Myślał, że policjanci go w tapczanie nie znajdą. Znaleźli
Jak podkreślono w komunikacie, śledczy ustalili, że na terenie powiatu hajnowskiego przebywa 20-latek poszukiwany za rozbój. Do tego zdarzenia doszło w połowie stycznia w Białymstoku, na osiedlu Dziesięciny.
„Wtedy podejrzany złapał pokrzywdzonego za plecak, przewrócił go i ciągnął po ziemi. Następnie kazał 16-latkowi oddać swój telefon. Groził, że jeśli powie o tym komukolwiek, znajdzie go i zrobi mu krzywdę. Przestraszony 16-latek oddał napastnikowi swój telefon” – czytamy.
W poniedziałek 1 lutego po godz. 21 policjanci zapukali do drzwi jednego z mieszkań w Hajnówce. Otworzyła im matka poszukiwanego, która zaprzeczała, że syn znajduje się w środku.

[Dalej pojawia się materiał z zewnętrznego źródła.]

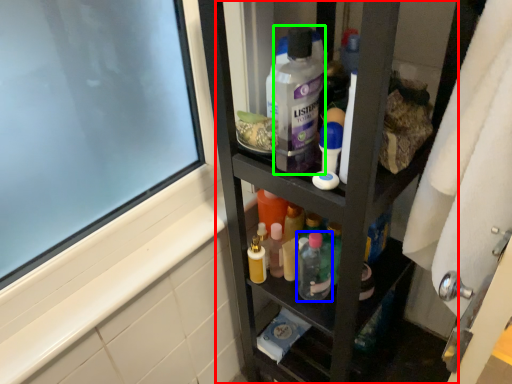 Question: Considering the real-world distances, which object is farthest from cabinet (highlighted by a red box)? toiletry (highlighted by a blue box) or cleaning product (highlighted by a green box)?

Choices:
 (A) toiletry
 (B) cleaning product

Answer: (B)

„Policjanci jednak nie dali wiary kobiecie, zwłaszcza, że w korytarzu zauważyli męskie buty. Uwagę ich zwrócił również tapczan, który był niedomknięty i wystawał z niego kawałek ubrania. Kobieta natychmiast usiadła na tapczan, dociskając go. Jak się okazało, to tam ukrył się poszukiwany 20-latek. W chwili zatrzymania, mundurowi znaleźli przy nim niewielką ilość amfetaminy. W mieszkaniu kryminalni znaleźli również telefon 16-latka. Podejrzany usłyszał już zarzuty rozboju i posiadania narkotyków. Decyzją sądu trafił na 3 miesiące do aresztu” – podkreślono.
20-latkowi za rozbój grozi kara do 12 lat pozbawienia wolności.